I woke up kind of angry about this.
* * * * *
There was a math class in another, much larger theater and the class was very popular among comedians. My friend, Mary Grace, and I went but apparently a little late because when we opened the doors, everyone went silent and the teacher - on the stage with her projector and looking up in our direction - wouldn't say a word until we were settled. Some guy mouthed to us, "GO SIT!" There were a lot of well known comedians (a good portion with their math books up to hide that they were reading comic books - Leo Allen and Todd Barry were trading books) and Fred Armisen was passing out homework assignments and kissing up to the teacher. He wasĘ being really snotty to everyone. I couldn't understand the math, felt bad but it seemed everyone was faking paying attention. Then my cell went off though I didn't realize I even had it, the place went silent, I got dirty looks and left.
Later, I ran into John Malkovich. There was a lot of verbal flirting but all of our dialogue was made up of lines from his movies. The denouement was when I broke character, pressed the side of my head to his butt, did an impression of Ricky Gervais but insinuating that Malkovich was a mole on my face and that's why I hadn't crossed over to American tv, because executives told me the mole was obnoxious. John loved it and we parted ways.
* * * * *
I stabbed her. She looked at me, shocked, like, "How dare you?" But then she also smirked. I stabbed her again. And again. She just stood there, bleeding.
I decided to leave and she said I wouldn't get away with it. I ran down the stairs and she chased after me, slowly, sloppily and still bleeding. I ran across a parking lot, wondering what my brain had in store for me next. Running through an alley, I noticed an open garage door, crawled inside, shut it and wedged myself against a wall inside a shallow pit where the concrete was broken. Above me on the opposite wall, I saw the silhouette of a cop's head peering into the window with an alley light behind him. Do I stay or get up?

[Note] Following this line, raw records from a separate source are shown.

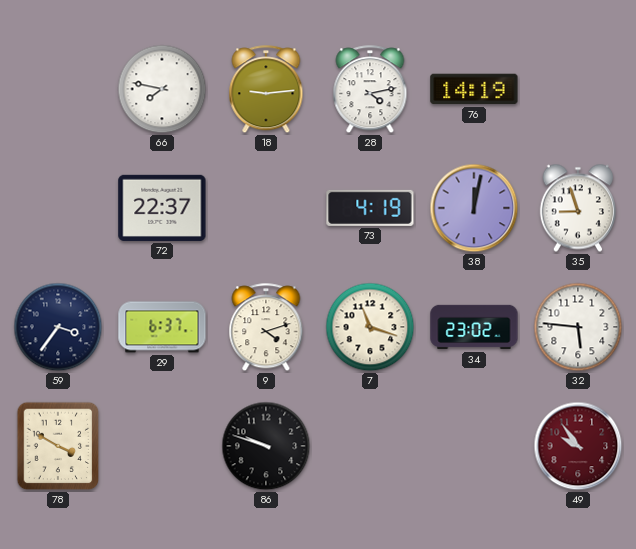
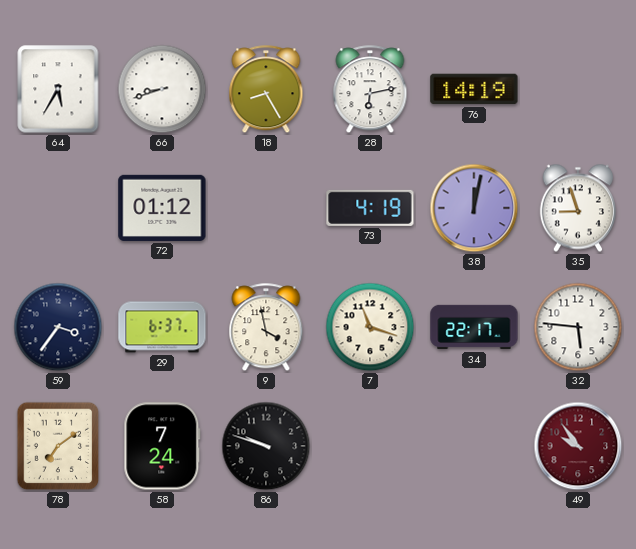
64: none -> 5:35
66: 7:47 -> 8:42
18: 9:14 -> 8:25
28: 4:13 -> 6:13
72: 22:37 -> 01:12
9: 4:12 -> 3:58
34: 23:02 -> 22:17
78: 3:50 -> 7:09
58: none -> 7:24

I decided to turn myself in. I stood up and I awoke.
* * * * *
And then I remember ... the sky was bright orange, pink, and there were these animals, maybe a lion, a pony or unicorn, I don't know but they flew around and that was probably a different dream. I hope to God it was a different dream because that's too weird.
Then my dream ended.
* * * * *
* * * * *
1. My boyfriend Brian lived in a 1 level house (50s furniture, a mish mash of uncoordinated fabrics, the outside was painted a mint green) with a couple of artsy chicks, the place was a little cluttered with knick-knacks and plants. We were taking a nap when my first ex showed up out of the blue. He kept trying to take a nap with us and putting blame on me for his attitude.

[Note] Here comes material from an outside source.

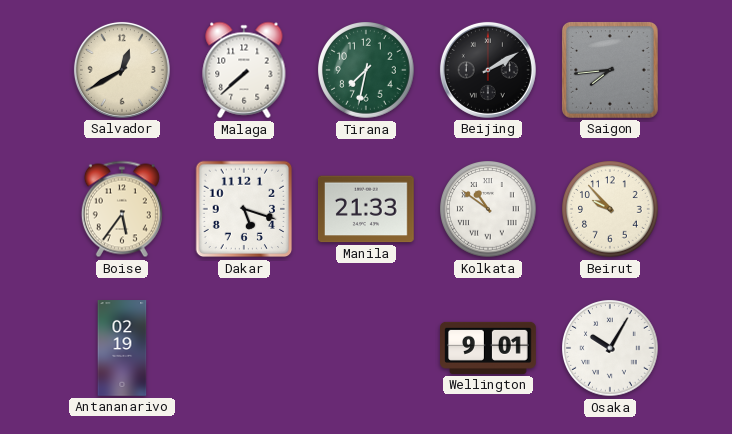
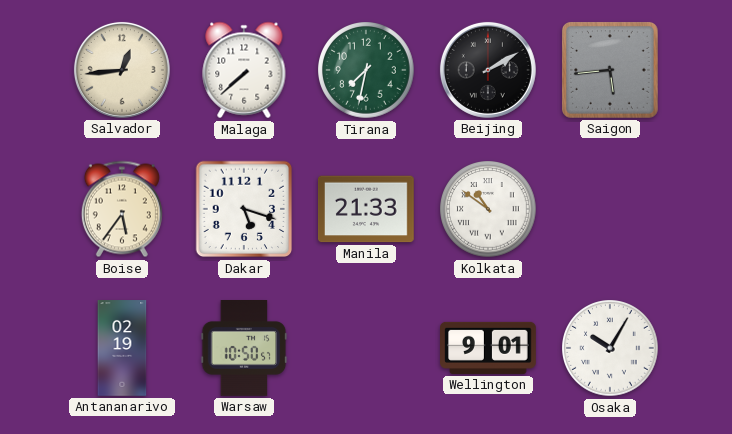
Salvador: 12:40 -> 12:44
Saigon: 7:44 -> 5:44
Beirut: 9:53 -> none
Warsaw: none -> 10:50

2. I was sitting outside with a group around the corner from the house at a small college. Everybody was talking about how cool the teacher was. We went into class, I pretended to belong there. The teacher was attractive. And he was teaching sex ed. I said, "I don't think my name is on your roster, actually." It wasn't. "OOPS!" and left.
3. A lot of boutiques stores and cafes with untarnished old architecture from the 40s. I went shopping with a couple of pals. The first place, I'm certain I've been to before in a dream. They let people check out porn magazines for a buck, up to 8 'zines and read them in their outdoor cafe area. They also sold a lot of leather goods - mainly jackets with flames on them, biker boots, etc. And the porn magazines were either very blurry or normal pictures so there really wasn't any content.
4. I went to a boutique around the corner that dealt in swank women's shoes, nothing plain, nothing trendy, just really lovely shoes. There were a couple of boxes outside with some purses and shoes for the taking from one of the tenants of the building who happened to be a woman I used to work for at another ad agency. It seemed she had an awesome shoe collection BUT only left the right shoes in in the boxes. No lefties. Why? She lost 'em. I grabbed a couple of small purses. Inside one were couple of make-up items and ... (baffled) some sort of hair waxing product for a woman's crotch in frilly packaging. The back said something about being out on a date and needing to "clean up" quick. Whatever.
5. I went looking around the area for more stores when a line of animals (reminding me of the Noah's Ark) shot out from some street to my left, curving over in front of me. Tigers, bears, birds, sheep, camels, emus, EVERYTHING that could walk on land! I freaked, took an immediate right, ran down a street. A noise behind me. Two camels and en emu! I pressed myself against a building to my right and a damn camel squashed me. It hurt. They took off. Pit bulls were part of this procession gone willy-nilly along with bulldogs. They were grabbing little kids, flinging them around. Birds were picking up items and flying, dropping the items into other yards. At one point, I was able to fly myself! Oh how I missed that! What was this mess? There were a couple of guys who owned some mini-zoo in the area and once in a while, they let the animals run all over the place for exercise.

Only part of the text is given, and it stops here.